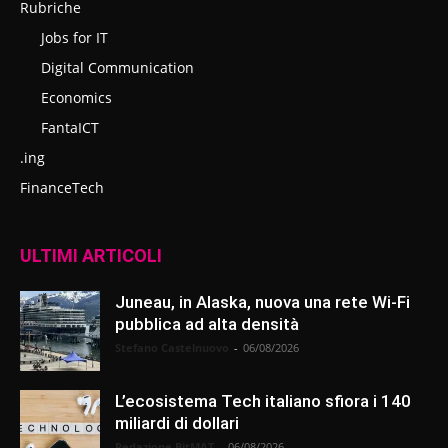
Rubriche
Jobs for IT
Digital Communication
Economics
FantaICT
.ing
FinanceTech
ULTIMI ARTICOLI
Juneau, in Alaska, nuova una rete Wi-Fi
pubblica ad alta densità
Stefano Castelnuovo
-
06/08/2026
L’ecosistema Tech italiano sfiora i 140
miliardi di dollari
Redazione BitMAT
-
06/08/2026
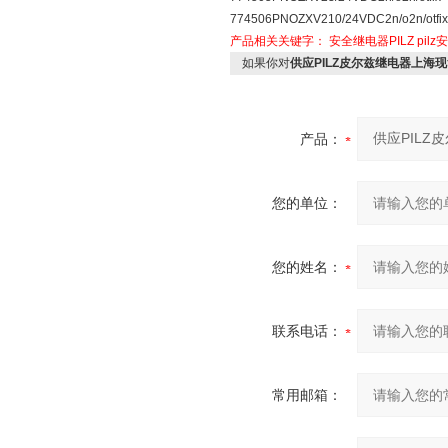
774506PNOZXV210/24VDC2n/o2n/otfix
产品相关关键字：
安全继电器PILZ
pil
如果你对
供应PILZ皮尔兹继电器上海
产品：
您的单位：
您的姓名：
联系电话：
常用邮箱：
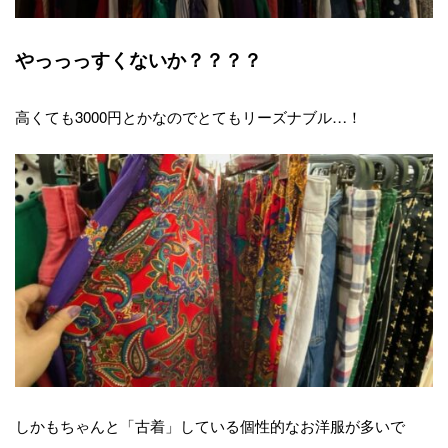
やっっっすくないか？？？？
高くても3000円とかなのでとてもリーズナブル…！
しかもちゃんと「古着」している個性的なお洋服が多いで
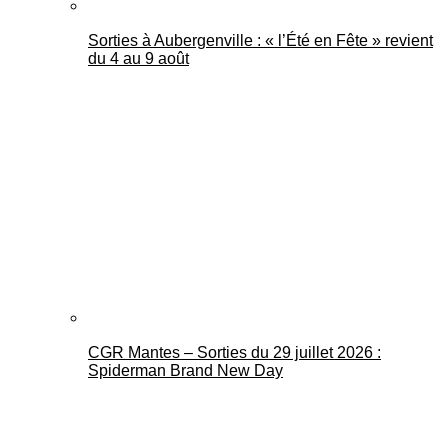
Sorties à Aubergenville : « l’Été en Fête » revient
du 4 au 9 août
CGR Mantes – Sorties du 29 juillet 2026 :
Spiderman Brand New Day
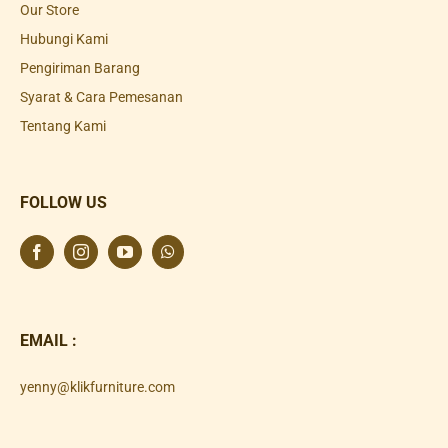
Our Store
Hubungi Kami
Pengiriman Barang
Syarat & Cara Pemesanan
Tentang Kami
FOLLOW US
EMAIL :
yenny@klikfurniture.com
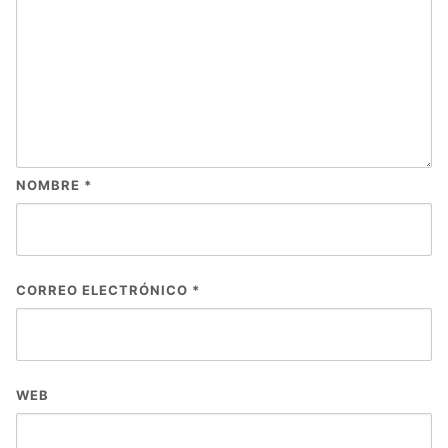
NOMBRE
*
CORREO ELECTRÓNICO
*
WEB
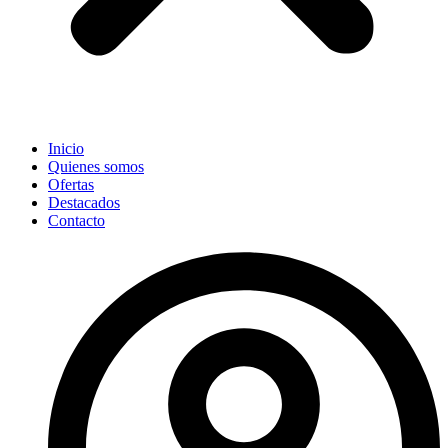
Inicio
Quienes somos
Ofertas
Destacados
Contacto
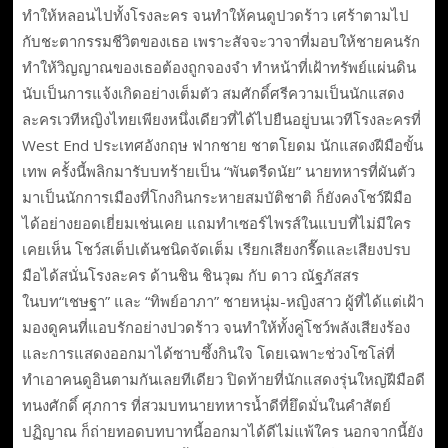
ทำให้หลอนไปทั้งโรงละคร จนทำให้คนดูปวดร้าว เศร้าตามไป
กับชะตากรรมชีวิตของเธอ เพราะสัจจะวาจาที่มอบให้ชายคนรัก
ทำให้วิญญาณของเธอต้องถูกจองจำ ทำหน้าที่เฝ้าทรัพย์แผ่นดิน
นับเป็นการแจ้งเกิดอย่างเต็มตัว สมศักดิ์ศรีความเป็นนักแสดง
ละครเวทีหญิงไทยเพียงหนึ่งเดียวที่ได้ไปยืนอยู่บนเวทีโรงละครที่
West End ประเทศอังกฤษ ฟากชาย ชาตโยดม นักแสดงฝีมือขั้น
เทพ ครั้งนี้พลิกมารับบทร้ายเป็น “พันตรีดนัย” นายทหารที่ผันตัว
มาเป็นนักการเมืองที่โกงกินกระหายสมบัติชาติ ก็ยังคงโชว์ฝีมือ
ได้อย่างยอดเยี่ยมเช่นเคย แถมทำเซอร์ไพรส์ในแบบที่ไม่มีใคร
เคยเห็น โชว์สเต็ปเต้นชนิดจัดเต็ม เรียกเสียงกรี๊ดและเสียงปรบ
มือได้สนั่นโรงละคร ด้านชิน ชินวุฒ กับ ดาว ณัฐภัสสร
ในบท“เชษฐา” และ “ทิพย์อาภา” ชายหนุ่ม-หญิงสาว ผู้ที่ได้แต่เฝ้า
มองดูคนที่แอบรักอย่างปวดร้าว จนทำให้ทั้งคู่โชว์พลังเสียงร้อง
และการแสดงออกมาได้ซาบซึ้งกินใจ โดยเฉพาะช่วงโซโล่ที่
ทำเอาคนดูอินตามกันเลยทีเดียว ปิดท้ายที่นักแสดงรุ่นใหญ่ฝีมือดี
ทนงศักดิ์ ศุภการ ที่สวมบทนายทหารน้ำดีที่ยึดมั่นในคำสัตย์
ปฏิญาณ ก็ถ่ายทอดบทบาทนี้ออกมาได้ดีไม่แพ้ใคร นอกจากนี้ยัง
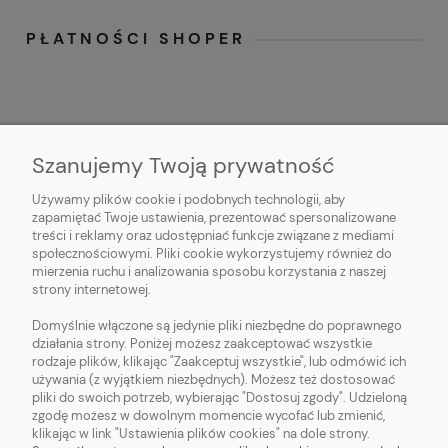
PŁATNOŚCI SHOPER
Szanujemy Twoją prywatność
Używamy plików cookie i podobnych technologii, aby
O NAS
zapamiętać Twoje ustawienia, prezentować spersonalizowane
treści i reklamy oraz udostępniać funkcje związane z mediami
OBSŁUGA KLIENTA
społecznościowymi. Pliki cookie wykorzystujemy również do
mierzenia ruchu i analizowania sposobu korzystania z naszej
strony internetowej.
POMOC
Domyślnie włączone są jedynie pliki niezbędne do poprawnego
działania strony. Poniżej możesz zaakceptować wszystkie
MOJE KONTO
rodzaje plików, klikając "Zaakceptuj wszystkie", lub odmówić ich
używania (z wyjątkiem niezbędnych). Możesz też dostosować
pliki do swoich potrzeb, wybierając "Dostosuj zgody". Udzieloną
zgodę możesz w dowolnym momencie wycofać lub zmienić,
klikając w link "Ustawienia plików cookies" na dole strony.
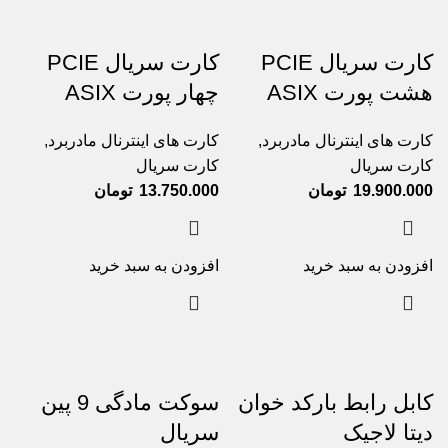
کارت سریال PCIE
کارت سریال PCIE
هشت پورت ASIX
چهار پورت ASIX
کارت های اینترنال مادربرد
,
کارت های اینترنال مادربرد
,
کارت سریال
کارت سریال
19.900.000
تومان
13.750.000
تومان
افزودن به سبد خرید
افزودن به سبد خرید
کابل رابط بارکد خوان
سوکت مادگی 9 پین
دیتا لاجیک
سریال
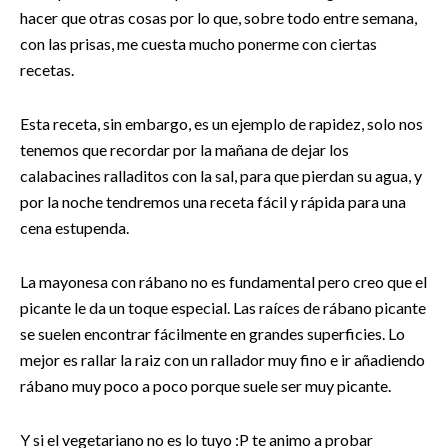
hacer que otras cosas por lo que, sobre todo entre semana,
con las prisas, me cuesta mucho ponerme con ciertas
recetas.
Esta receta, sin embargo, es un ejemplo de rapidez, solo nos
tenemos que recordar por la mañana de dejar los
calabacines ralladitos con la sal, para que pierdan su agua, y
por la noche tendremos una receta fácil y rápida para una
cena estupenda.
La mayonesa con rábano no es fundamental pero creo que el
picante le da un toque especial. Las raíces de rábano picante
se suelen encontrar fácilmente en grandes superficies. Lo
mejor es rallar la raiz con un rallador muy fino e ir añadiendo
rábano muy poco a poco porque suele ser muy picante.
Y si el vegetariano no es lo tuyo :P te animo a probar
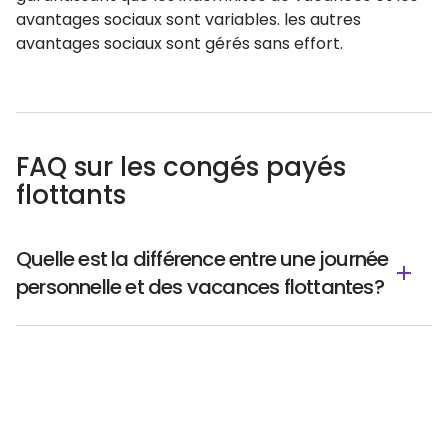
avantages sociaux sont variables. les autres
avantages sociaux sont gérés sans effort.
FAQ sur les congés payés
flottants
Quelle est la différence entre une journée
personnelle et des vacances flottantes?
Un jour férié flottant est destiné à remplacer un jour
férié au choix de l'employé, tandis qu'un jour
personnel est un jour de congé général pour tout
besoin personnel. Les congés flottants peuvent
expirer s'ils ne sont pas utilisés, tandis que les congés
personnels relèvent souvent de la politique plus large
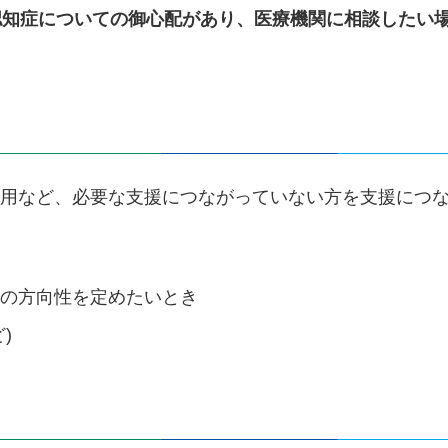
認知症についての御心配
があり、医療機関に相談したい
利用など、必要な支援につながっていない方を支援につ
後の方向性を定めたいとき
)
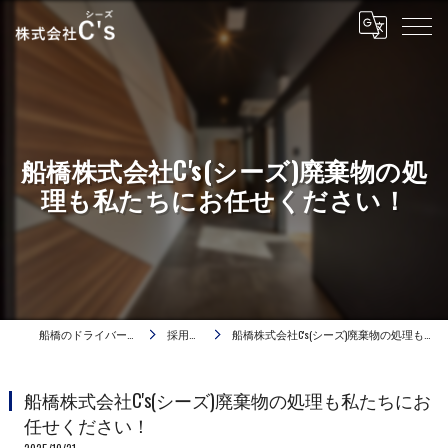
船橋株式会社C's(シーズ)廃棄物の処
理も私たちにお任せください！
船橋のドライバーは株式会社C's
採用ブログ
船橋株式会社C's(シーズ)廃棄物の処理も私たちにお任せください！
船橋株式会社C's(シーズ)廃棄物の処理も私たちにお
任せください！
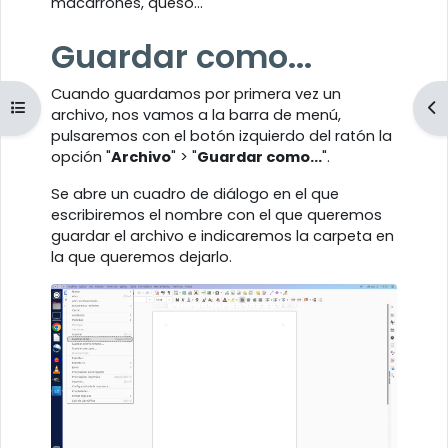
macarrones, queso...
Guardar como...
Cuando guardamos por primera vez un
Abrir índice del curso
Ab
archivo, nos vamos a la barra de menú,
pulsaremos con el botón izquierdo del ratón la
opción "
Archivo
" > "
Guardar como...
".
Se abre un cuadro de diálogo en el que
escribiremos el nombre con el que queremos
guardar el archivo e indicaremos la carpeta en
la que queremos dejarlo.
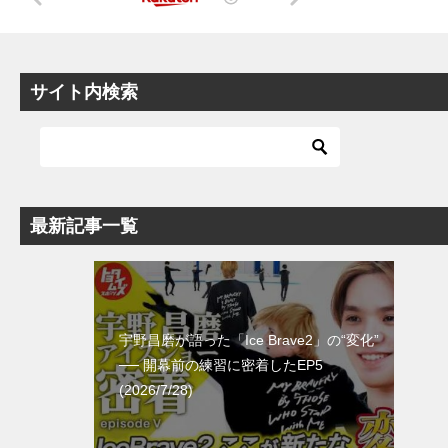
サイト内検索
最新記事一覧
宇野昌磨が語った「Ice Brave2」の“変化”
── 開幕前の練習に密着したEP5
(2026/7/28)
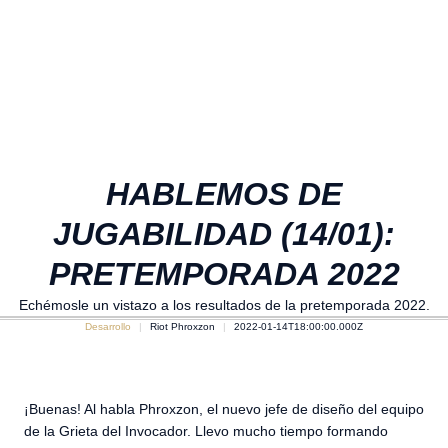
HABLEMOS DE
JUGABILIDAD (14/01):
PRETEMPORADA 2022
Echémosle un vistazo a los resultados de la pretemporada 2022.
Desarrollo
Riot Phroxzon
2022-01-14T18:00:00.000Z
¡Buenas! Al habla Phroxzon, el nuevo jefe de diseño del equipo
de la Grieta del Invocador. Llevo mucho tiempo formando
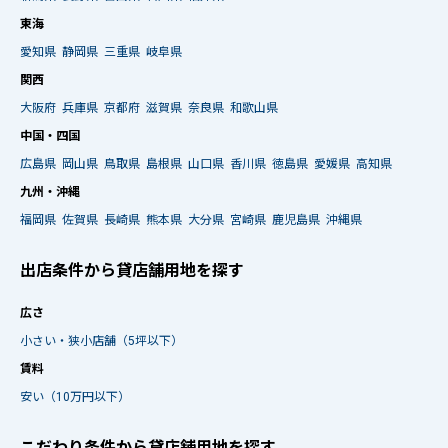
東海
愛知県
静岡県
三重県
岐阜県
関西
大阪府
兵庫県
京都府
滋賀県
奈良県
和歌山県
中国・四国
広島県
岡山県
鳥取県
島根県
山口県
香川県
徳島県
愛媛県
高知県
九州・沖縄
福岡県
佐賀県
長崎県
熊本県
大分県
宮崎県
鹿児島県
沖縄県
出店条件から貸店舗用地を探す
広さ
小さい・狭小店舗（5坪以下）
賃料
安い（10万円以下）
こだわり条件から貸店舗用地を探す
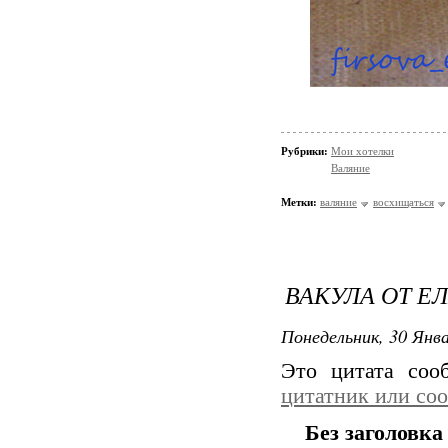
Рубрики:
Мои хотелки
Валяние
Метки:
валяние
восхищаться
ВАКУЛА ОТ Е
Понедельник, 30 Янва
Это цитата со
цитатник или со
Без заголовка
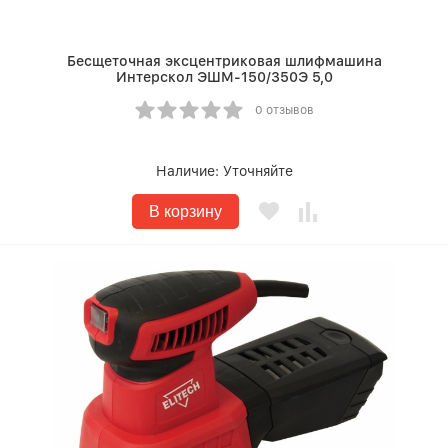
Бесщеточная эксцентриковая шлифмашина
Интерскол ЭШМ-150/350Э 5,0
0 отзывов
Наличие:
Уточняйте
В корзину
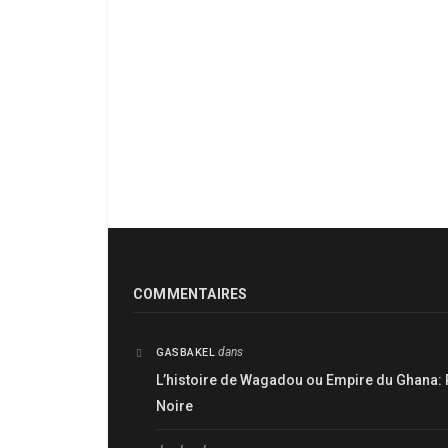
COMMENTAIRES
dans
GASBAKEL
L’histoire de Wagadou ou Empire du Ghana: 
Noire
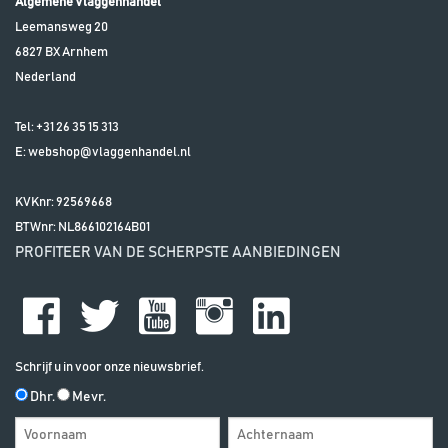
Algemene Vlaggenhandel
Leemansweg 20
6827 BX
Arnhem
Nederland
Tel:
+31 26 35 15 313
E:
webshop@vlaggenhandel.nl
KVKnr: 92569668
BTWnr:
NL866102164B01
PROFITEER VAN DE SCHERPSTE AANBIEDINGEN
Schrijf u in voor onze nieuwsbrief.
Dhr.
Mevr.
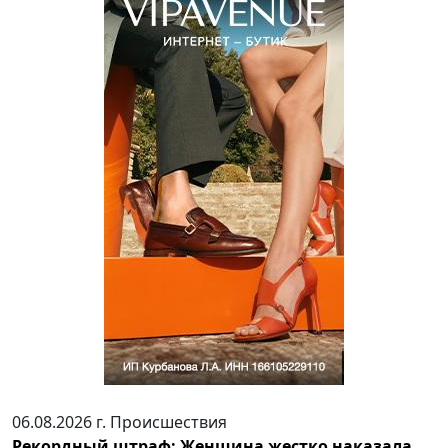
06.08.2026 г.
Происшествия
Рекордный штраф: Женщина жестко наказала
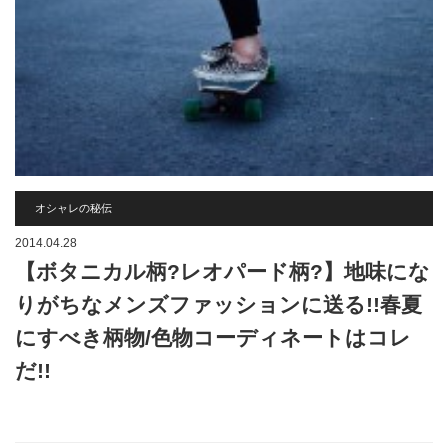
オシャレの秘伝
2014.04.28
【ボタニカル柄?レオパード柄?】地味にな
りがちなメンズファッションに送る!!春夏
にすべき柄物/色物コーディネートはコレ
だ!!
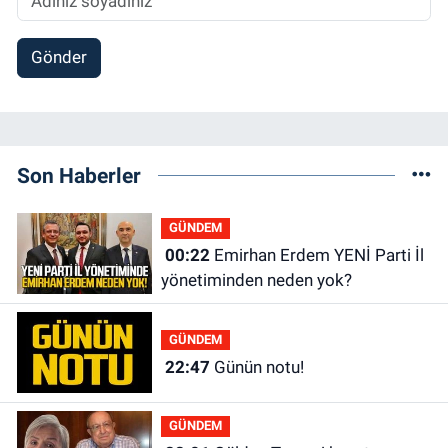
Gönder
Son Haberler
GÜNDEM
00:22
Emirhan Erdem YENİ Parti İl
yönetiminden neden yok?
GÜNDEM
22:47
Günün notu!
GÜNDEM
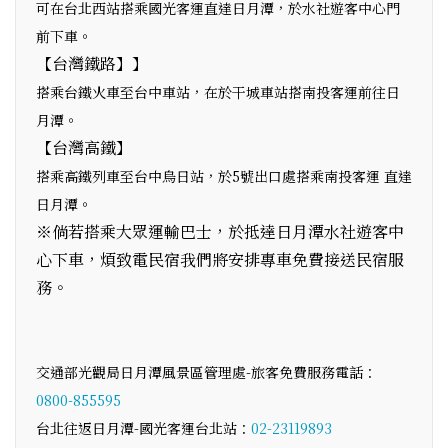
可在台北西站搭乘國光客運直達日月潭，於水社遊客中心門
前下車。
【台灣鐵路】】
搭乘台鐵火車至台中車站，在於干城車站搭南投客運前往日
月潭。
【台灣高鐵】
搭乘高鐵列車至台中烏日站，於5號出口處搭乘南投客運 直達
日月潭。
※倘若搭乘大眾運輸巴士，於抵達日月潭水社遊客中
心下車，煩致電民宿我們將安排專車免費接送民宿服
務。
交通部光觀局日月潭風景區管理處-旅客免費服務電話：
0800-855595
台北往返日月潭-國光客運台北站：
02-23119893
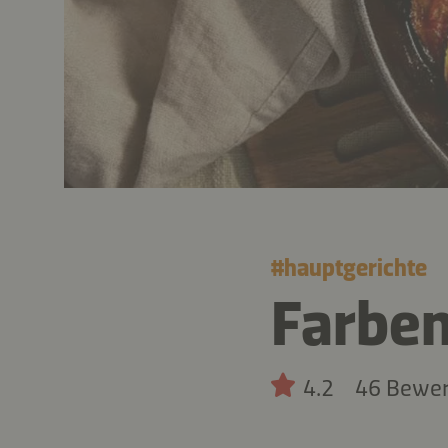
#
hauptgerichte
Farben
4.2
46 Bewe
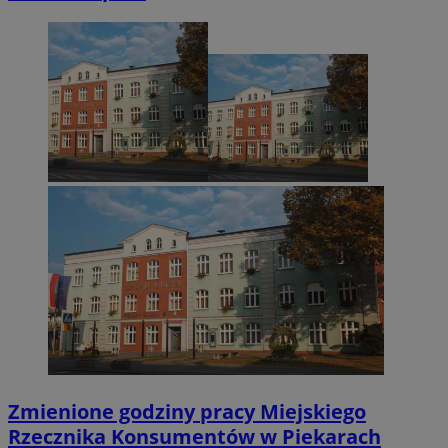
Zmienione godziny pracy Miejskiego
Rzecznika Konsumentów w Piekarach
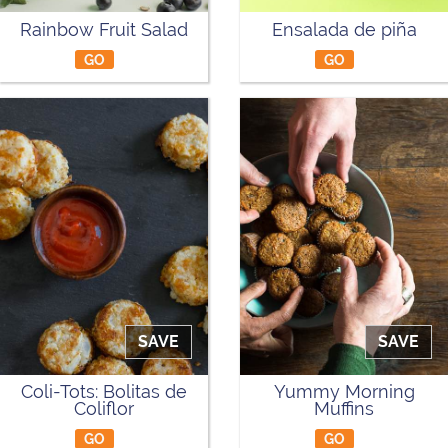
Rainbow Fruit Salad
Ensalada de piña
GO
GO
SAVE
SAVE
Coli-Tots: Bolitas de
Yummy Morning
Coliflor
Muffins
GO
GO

(HOW TO COMPLETE THIS TASK): Give again, exactly, the lines starting at the first entry above and ending at the line with "นับเป็นการแจ้ง"; please leave pictures out.

(RESULT BELOW):
Rubriche
Jobs for IT
Digital Communication
Economics
FantaICT
.ing
FinanceTech
ULTIMI ARTICOLI
Juneau, in Alaska, nuova una rete Wi-Fi
pubblica ad alta densità
Stefano Castelnuovo
-
06/08/2026
L’ecosistema Tech italiano sfiora i 140
miliardi di dollari
Redazione BitMAT
-
06/08/2026
774506PNOZXV210/24VDC2n/o2n/otfix
产品相关关键字：
安全继电器PILZ
pil
如果你对
供应PILZ皮尔兹继电器上海
产品：
您的单位：
您的姓名：
联系电话：
常用邮箱：
やっっっすくないか？？？？
高くても3000円とかなのでとてもリーズナブル…！
しかもちゃんと「古着」している個性的なお洋服が多いで
Sorties à Aubergenville : « l’Été en Fête » revient
du 4 au 9 août
CGR Mantes – Sorties du 29 juillet 2026 :
Spiderman Brand New Day
Our Store
Hubungi Kami
Pengiriman Barang
Syarat & Cara Pemesanan
Tentang Kami
FOLLOW US
EMAIL :
yenny@klikfurniture.com
NOMBRE
*
CORREO ELECTRÓNICO
*
WEB
Inicio
Quienes somos
Ofertas
Destacados
Contacto
ทำให้หลอนไปทั้งโรงละคร จนทำให้คนดูปวดร้าว เศร้าตามไป
กับชะตากรรมชีวิตของเธอ เพราะสัจจะวาจาที่มอบให้ชายคนรัก
ทำให้วิญญาณของเธอต้องถูกจองจำ ทำหน้าที่เฝ้าทรัพย์แผ่นดิน
นับเป็นการแจ้งเกิดอย่างเต็มตัว สมศักดิ์ศรีความเป็นนักแสดง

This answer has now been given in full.